» Exercise goal
From the records below, find each line with the string "your" and copy it.

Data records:
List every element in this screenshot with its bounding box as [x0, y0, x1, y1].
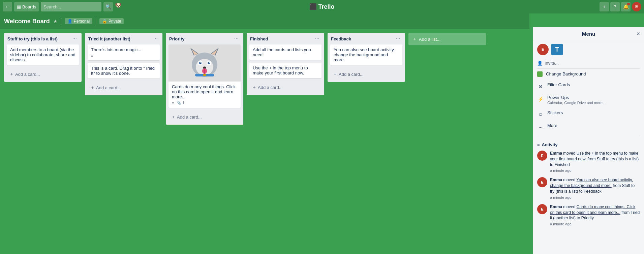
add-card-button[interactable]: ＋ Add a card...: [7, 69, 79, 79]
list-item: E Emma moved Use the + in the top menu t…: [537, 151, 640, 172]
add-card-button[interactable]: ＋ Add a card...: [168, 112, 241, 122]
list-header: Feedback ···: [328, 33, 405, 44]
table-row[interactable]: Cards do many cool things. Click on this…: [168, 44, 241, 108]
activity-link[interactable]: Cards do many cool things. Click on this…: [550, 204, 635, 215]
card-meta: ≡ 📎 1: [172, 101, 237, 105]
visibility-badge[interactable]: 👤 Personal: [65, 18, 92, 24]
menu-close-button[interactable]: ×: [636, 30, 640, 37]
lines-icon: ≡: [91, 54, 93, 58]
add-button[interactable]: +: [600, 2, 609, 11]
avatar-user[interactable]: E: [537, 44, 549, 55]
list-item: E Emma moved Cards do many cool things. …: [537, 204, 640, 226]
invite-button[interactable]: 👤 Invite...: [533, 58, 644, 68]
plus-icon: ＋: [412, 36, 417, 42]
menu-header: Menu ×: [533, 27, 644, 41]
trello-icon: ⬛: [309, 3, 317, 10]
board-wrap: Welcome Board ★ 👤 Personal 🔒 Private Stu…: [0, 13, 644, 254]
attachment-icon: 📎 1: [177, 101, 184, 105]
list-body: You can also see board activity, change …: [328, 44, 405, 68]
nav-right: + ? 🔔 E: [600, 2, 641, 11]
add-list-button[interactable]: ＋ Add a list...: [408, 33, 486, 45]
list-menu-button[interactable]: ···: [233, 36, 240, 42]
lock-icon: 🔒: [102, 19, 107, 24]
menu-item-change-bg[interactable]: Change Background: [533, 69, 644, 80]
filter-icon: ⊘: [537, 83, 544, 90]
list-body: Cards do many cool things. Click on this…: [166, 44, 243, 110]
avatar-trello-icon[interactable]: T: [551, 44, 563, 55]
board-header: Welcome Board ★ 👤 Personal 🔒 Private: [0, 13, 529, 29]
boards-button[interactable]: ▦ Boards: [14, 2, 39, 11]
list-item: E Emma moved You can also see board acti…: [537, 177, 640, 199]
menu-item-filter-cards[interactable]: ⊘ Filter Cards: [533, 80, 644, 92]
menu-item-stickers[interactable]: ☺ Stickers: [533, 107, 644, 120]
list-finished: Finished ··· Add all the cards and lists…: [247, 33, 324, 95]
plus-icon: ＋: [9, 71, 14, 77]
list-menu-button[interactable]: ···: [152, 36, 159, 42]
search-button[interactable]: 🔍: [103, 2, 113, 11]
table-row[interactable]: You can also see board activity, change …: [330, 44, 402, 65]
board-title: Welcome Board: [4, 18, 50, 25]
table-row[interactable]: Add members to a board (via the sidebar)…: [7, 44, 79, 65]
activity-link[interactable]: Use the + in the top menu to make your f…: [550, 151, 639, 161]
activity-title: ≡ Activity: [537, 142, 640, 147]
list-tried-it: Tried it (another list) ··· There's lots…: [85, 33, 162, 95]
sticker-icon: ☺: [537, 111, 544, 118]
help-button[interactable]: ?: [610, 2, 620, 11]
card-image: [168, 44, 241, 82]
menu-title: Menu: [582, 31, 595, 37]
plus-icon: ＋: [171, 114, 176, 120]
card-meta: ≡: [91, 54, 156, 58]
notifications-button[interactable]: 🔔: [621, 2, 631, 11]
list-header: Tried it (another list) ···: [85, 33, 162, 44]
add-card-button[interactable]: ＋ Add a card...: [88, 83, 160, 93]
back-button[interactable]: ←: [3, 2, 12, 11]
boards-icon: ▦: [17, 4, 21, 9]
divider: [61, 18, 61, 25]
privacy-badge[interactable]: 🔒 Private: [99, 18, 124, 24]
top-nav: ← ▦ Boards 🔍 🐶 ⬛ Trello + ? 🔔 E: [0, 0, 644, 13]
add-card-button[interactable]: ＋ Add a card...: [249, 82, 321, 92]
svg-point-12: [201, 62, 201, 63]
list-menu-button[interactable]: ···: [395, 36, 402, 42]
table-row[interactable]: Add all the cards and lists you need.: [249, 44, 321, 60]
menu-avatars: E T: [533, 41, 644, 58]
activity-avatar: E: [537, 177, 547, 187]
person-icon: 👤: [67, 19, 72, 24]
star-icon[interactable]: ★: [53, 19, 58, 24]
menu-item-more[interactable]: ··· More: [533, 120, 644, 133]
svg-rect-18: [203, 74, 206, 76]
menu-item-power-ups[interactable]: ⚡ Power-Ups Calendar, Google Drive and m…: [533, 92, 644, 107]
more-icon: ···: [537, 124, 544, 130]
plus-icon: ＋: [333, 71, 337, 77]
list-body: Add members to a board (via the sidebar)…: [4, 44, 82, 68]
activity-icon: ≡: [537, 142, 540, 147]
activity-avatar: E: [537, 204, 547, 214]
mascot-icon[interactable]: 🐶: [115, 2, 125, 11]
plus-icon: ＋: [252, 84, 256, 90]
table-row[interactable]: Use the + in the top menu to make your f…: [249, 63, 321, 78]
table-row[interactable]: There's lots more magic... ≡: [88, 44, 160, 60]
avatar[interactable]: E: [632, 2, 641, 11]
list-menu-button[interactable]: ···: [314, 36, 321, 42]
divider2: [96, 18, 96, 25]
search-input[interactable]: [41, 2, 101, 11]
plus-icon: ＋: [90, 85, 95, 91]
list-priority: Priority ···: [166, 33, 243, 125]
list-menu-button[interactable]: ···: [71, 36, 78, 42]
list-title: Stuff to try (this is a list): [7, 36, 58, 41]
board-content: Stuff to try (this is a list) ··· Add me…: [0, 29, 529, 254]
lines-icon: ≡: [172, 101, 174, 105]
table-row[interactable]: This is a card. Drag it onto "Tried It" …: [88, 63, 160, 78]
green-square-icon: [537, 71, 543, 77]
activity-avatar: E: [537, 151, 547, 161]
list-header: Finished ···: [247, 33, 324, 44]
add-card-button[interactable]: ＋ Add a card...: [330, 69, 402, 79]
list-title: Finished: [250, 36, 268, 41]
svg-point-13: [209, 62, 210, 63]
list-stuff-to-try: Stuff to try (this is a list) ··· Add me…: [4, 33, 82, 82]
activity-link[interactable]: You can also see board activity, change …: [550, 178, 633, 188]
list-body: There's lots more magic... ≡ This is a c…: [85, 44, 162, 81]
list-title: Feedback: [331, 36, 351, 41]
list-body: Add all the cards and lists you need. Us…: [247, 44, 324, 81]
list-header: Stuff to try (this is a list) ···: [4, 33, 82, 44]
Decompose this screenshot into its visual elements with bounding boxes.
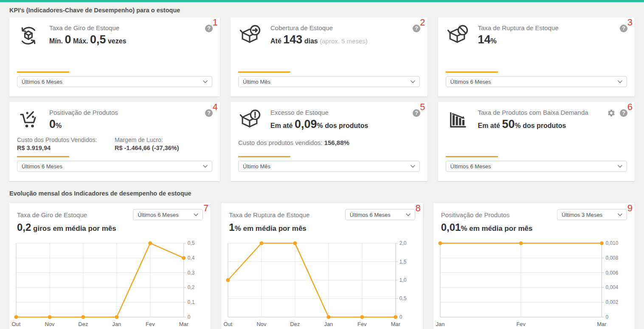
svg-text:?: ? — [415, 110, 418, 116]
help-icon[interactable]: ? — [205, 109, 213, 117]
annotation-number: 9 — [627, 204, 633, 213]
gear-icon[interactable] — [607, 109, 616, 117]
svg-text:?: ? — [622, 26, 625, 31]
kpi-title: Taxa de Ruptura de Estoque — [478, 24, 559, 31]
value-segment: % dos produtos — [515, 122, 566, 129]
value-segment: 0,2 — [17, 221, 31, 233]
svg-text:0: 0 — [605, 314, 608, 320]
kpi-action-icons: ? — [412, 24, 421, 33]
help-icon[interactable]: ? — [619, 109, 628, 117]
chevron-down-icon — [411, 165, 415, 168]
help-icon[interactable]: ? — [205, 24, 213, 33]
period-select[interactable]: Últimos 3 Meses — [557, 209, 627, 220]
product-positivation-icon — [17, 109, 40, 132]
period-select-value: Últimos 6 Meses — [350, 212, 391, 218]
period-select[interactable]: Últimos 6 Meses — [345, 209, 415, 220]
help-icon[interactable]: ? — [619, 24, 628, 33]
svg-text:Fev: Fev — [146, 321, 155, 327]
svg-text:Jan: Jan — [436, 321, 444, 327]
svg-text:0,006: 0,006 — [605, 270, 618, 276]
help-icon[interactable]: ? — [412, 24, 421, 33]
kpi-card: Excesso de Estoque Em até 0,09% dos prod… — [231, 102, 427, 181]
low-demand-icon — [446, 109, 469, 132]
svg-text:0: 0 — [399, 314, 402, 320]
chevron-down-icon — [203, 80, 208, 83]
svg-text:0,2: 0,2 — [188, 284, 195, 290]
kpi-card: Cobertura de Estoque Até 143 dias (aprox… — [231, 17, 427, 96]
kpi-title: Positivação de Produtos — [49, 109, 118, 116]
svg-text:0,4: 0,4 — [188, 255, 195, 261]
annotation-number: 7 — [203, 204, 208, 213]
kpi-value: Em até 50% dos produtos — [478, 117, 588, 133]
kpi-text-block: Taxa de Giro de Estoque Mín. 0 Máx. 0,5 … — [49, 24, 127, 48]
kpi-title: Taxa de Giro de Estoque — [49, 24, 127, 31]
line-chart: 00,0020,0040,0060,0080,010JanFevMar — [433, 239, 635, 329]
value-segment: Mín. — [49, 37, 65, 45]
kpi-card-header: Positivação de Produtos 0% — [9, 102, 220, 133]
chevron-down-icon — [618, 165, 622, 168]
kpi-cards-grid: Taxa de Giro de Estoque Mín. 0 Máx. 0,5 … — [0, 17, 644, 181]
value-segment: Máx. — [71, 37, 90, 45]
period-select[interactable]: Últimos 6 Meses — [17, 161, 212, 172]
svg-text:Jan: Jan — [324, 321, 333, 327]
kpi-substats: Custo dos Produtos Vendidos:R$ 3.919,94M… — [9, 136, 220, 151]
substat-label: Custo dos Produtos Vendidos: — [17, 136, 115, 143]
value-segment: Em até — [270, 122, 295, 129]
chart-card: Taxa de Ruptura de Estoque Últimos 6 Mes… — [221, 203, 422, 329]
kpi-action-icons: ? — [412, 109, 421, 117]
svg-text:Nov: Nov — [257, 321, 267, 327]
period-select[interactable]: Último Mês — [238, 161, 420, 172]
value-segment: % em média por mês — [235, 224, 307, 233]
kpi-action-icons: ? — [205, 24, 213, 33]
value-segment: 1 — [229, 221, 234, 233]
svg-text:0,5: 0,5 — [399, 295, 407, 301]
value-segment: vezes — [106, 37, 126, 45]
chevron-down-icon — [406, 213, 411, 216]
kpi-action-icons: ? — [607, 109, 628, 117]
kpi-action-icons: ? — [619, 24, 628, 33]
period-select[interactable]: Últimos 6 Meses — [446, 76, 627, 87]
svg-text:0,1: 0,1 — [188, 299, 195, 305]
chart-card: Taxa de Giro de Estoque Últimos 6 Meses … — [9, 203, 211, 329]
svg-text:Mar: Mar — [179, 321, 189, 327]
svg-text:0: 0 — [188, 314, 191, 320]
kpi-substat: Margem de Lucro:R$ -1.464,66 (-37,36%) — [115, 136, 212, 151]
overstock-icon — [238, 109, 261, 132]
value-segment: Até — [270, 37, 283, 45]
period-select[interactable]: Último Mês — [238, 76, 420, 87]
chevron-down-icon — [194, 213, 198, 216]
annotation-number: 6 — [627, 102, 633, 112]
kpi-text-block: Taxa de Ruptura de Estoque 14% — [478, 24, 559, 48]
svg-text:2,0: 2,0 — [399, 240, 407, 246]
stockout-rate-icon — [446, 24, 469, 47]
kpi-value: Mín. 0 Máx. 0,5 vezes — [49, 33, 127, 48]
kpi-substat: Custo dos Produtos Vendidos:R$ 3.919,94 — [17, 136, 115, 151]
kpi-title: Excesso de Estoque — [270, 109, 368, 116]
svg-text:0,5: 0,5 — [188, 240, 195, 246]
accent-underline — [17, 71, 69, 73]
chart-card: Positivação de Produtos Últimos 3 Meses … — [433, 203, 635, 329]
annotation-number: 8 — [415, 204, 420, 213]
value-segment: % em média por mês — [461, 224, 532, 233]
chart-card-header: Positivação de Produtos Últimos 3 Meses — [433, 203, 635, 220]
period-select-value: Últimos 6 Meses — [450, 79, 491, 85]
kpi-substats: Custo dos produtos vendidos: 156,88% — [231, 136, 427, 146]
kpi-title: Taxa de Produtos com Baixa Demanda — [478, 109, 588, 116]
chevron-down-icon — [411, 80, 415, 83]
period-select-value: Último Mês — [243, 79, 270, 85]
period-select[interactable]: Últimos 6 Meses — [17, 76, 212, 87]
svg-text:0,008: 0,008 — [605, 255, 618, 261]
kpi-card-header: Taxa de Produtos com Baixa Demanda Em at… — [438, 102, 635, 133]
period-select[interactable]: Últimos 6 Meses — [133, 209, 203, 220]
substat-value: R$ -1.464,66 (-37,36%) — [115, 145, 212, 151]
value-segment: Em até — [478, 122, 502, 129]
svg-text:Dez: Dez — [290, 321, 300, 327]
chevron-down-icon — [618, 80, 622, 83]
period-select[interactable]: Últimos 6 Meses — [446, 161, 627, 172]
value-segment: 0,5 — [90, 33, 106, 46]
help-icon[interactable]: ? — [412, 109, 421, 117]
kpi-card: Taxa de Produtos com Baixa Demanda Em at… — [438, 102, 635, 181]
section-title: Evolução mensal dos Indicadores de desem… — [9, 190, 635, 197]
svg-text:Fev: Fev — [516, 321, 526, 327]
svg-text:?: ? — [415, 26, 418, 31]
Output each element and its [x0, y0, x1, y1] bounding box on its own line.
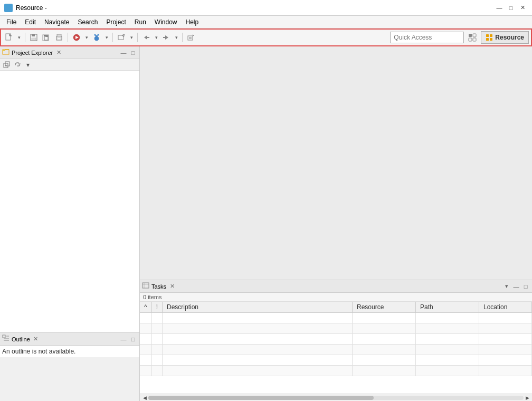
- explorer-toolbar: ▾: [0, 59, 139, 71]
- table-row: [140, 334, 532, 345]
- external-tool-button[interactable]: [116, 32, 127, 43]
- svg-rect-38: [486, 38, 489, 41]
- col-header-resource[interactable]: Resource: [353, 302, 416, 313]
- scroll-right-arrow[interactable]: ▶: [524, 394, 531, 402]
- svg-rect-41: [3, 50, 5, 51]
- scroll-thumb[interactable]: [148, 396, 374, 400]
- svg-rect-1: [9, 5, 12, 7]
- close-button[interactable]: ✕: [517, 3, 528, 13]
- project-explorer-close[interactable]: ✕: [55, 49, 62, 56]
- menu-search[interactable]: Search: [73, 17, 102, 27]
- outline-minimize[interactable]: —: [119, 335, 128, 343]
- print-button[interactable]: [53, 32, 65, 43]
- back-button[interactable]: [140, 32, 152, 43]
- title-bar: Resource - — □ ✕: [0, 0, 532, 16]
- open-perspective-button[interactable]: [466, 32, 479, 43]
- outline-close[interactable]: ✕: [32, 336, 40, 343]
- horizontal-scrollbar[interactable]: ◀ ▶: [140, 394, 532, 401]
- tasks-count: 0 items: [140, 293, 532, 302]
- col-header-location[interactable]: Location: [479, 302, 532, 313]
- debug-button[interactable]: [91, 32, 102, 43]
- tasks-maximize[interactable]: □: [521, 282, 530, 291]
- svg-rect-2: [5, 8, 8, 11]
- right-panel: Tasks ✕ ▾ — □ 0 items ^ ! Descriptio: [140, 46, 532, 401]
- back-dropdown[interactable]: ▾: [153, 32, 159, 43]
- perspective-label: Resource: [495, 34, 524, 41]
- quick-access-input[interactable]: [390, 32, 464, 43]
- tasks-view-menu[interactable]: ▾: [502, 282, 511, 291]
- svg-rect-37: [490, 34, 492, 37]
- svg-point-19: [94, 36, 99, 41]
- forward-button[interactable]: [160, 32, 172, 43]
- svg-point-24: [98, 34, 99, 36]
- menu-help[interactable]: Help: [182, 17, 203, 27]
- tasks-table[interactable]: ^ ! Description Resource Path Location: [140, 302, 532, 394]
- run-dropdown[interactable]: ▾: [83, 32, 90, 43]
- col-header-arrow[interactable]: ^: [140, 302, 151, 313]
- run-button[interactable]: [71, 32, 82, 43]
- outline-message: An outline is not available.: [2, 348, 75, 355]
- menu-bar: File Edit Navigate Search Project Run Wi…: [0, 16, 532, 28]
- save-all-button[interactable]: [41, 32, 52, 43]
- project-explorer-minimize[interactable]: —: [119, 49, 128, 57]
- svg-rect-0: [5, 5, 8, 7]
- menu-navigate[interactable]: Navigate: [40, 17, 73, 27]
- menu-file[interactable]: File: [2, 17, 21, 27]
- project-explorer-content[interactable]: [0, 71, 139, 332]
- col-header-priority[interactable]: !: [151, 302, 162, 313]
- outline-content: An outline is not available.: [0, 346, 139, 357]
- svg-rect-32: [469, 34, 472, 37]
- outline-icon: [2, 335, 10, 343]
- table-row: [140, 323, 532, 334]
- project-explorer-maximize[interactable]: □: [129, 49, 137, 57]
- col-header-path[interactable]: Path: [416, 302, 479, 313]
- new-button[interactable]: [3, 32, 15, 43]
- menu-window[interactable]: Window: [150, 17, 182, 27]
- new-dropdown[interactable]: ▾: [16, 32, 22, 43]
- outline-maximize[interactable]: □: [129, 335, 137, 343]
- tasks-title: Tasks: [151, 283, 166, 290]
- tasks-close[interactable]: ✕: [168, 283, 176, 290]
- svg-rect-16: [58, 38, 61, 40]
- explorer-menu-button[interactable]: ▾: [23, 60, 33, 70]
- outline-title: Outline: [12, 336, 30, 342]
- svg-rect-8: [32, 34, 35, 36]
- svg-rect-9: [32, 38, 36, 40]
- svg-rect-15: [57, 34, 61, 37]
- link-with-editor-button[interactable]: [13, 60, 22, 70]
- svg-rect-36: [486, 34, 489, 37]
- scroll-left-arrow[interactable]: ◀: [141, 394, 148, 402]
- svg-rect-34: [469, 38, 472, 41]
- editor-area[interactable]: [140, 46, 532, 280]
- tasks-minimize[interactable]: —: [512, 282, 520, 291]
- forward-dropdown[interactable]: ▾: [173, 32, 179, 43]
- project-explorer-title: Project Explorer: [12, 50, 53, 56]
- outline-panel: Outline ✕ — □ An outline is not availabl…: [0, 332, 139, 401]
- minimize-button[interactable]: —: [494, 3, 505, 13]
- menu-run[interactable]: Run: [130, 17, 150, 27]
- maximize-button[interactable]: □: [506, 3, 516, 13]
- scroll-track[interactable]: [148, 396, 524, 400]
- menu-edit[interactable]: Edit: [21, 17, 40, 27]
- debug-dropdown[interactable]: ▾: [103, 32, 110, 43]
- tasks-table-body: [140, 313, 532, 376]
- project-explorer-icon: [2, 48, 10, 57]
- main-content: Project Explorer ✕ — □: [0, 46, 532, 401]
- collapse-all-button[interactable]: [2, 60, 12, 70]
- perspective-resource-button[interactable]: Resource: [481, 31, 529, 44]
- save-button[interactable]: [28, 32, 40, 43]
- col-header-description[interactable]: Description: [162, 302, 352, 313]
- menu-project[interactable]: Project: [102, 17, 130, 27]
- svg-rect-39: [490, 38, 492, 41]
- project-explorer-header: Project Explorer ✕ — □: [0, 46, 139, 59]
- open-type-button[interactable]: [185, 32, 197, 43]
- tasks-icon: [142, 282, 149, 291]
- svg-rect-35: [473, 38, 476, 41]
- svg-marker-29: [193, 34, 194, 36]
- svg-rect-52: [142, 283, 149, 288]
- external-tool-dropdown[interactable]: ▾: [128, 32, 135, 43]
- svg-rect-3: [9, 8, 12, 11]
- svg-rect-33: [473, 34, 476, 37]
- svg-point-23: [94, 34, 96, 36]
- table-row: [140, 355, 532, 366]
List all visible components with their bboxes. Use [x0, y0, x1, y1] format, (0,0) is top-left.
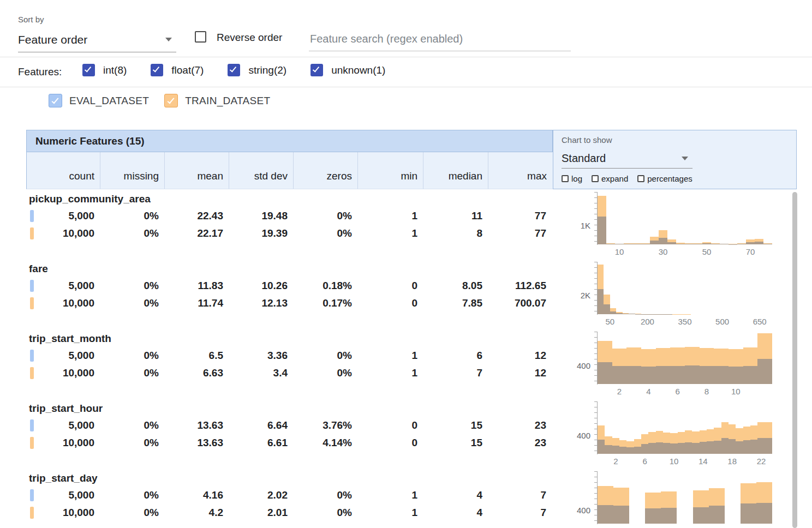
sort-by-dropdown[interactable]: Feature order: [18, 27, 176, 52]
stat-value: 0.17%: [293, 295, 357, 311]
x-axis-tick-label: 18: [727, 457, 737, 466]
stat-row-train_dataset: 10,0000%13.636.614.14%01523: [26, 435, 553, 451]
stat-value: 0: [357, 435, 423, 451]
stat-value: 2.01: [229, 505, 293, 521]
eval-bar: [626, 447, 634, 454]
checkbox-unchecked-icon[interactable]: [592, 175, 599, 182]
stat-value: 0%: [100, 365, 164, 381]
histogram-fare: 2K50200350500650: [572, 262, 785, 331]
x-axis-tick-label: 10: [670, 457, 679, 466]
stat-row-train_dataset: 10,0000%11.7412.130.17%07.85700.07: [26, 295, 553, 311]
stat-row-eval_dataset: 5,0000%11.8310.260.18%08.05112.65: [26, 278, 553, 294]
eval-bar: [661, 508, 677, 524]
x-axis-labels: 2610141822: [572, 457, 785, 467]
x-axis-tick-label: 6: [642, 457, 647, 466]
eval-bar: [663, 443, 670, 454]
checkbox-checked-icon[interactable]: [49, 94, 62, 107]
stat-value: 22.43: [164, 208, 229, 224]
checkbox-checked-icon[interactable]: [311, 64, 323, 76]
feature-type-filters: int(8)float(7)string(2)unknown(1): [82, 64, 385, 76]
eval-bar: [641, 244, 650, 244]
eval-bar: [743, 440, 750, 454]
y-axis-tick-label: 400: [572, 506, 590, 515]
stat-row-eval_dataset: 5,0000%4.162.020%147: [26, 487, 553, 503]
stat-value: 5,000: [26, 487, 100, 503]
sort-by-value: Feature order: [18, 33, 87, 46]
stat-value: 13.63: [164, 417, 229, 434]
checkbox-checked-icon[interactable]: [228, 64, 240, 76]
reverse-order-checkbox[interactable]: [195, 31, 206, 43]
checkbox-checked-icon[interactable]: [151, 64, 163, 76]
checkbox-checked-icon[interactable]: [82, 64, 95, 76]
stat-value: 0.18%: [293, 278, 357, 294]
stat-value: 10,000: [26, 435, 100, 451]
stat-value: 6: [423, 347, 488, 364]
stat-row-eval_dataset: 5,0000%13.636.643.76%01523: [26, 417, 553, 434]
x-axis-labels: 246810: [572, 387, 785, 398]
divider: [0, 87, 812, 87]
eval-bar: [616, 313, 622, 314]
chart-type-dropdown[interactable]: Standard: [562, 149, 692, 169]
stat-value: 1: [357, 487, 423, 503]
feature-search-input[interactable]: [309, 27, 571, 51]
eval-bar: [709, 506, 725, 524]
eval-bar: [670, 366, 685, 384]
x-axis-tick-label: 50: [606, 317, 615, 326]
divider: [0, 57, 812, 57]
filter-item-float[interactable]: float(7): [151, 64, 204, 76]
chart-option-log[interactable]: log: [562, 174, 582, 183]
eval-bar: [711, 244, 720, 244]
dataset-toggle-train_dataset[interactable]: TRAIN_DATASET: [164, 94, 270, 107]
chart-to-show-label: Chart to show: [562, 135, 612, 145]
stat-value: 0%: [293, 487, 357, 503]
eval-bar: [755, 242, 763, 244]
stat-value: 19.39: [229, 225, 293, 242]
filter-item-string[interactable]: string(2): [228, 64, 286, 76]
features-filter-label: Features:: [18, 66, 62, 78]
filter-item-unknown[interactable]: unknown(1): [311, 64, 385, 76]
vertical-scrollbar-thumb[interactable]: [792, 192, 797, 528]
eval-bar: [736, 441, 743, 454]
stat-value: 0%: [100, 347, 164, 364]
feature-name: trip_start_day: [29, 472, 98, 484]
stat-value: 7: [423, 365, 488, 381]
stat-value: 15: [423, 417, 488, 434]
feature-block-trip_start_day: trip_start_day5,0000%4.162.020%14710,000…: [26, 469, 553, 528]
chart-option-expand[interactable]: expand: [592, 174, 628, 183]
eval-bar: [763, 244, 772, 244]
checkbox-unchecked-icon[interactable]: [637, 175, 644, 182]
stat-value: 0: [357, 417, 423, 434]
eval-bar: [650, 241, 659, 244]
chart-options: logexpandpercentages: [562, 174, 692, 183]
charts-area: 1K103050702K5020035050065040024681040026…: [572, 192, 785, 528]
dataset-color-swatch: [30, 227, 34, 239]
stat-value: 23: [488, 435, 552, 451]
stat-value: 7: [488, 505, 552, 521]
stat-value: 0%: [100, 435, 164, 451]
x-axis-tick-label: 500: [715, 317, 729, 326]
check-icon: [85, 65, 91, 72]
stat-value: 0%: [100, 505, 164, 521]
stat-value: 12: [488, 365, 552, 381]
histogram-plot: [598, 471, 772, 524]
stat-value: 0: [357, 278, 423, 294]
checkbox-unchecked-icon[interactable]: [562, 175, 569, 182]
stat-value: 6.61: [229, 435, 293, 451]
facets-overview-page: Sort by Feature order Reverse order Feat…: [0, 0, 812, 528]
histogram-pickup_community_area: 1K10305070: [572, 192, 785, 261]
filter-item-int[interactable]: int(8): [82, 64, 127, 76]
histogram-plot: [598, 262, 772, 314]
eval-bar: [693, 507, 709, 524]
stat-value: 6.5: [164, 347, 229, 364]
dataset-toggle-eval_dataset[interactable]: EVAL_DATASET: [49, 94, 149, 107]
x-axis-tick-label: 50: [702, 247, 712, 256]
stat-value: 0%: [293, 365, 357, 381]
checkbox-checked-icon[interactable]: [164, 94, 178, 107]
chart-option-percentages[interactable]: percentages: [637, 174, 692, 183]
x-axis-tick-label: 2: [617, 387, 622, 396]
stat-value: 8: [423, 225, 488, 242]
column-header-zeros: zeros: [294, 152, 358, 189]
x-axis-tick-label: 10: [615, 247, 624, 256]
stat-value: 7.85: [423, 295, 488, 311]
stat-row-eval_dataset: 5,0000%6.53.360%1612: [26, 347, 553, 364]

» Answer to this exercise
activity-link[interactable]: Use the + in the top menu to make your f…: [550, 151, 639, 161]
table-row[interactable]: Use the + in the top menu to make your f…: [249, 63, 321, 78]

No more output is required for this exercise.